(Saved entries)
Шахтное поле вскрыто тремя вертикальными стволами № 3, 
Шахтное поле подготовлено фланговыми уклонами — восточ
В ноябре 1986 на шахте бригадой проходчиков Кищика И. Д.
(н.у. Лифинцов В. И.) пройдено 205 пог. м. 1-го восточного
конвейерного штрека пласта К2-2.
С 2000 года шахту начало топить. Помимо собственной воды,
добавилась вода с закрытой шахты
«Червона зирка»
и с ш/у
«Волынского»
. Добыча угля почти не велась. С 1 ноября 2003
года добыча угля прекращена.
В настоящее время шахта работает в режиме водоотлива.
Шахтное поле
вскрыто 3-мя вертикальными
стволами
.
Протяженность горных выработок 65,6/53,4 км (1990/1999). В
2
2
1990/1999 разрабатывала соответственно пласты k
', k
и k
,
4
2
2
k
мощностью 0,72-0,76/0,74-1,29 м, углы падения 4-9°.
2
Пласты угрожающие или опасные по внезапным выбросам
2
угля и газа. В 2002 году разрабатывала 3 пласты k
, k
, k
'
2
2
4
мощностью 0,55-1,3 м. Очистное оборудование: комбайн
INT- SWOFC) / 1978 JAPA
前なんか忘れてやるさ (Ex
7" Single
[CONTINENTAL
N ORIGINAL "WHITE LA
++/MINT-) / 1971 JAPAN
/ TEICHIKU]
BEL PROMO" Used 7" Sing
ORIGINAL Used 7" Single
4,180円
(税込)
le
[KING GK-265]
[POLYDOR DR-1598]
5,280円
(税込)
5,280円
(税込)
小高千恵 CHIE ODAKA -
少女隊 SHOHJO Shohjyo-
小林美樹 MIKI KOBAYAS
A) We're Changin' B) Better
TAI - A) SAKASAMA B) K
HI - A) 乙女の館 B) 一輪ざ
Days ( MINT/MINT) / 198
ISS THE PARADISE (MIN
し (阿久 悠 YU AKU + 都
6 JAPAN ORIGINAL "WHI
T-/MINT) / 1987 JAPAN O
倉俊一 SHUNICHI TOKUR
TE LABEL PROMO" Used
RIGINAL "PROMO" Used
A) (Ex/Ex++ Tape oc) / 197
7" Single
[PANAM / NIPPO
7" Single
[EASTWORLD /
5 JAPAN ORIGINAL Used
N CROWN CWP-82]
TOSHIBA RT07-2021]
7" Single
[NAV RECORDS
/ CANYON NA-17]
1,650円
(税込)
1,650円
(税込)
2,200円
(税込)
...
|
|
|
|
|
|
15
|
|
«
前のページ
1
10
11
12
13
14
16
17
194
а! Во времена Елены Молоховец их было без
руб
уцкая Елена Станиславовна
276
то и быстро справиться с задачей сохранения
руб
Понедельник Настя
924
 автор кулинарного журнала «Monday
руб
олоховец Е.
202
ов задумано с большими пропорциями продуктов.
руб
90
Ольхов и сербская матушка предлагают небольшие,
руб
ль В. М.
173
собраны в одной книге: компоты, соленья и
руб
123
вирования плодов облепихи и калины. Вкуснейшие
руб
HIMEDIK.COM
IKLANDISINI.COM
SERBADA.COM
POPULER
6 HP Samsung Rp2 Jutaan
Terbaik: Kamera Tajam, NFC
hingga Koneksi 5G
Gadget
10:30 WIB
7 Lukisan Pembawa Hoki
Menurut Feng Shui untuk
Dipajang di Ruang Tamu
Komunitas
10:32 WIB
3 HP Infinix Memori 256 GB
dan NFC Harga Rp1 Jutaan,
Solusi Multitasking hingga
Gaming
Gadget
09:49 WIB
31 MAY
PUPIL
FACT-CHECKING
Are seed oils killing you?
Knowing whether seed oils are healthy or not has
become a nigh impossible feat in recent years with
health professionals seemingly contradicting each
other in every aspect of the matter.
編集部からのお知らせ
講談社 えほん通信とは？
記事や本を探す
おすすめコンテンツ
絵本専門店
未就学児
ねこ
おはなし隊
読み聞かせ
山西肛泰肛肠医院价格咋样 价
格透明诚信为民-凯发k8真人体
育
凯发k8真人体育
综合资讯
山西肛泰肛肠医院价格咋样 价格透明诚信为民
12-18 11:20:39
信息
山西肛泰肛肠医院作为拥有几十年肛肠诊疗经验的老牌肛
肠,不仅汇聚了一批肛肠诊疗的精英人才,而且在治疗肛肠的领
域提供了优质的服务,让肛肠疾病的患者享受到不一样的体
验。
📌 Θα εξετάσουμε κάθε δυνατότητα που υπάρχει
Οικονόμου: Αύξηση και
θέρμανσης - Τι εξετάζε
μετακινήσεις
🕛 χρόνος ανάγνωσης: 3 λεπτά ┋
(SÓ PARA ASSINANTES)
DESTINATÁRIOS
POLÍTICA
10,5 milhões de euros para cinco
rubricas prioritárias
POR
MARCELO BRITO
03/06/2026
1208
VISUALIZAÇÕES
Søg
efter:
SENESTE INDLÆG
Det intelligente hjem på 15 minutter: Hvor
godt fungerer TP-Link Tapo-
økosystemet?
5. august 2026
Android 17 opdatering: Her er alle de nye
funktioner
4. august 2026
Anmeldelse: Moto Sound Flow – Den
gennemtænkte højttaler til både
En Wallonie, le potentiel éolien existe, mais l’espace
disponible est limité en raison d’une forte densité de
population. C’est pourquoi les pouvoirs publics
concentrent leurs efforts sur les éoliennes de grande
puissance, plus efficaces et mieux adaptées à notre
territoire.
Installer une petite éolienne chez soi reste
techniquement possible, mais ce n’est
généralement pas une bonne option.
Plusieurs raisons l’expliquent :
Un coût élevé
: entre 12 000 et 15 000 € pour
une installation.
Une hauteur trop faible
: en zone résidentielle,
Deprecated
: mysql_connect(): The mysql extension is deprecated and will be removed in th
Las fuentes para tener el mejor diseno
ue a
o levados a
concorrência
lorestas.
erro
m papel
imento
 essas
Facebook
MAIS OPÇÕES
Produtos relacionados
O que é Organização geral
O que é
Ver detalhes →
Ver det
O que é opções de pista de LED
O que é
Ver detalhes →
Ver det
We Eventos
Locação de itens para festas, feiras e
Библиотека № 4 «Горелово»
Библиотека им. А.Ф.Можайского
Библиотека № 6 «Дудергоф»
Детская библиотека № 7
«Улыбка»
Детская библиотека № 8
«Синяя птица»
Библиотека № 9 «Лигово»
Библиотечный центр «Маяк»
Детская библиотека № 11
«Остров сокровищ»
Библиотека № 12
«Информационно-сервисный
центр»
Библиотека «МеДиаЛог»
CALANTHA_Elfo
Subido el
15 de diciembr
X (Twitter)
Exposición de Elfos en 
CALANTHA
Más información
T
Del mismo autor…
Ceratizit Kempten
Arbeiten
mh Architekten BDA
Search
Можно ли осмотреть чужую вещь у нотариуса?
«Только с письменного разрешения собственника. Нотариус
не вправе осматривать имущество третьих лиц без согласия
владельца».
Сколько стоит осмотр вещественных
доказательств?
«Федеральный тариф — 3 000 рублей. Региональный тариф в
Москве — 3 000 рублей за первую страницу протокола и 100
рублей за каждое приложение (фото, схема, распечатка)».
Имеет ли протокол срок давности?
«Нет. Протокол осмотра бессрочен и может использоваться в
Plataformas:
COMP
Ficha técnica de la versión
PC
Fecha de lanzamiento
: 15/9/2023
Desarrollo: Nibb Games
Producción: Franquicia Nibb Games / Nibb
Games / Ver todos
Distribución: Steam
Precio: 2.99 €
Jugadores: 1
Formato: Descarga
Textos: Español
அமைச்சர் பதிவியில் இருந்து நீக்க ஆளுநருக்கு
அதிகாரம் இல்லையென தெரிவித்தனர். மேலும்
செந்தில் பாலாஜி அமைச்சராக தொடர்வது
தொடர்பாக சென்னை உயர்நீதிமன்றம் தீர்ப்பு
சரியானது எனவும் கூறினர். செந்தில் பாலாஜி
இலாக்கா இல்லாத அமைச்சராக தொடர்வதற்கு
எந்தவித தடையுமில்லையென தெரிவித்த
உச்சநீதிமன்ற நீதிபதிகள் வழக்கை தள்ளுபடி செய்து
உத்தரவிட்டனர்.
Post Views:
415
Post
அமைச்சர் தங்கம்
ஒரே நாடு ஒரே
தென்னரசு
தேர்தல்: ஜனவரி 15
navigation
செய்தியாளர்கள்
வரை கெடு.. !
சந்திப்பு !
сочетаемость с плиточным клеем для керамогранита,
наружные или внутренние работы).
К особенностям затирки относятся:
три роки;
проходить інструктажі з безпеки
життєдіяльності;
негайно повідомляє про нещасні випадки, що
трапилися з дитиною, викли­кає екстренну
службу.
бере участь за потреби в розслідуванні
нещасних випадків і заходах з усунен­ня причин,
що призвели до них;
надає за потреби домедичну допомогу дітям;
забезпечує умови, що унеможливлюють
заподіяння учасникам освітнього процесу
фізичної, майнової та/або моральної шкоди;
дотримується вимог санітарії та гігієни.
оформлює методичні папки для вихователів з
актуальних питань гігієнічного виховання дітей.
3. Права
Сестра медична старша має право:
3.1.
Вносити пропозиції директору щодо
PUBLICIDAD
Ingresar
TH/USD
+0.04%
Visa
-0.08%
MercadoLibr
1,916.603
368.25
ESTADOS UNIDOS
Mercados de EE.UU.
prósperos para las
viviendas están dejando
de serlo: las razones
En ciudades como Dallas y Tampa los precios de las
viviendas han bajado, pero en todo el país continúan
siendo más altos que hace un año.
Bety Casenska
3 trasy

◆ **EXERCISE PROMPT**
How many lines in the entries hold the word "года"? Only the number is wanted.

◆ **ANSWER**
2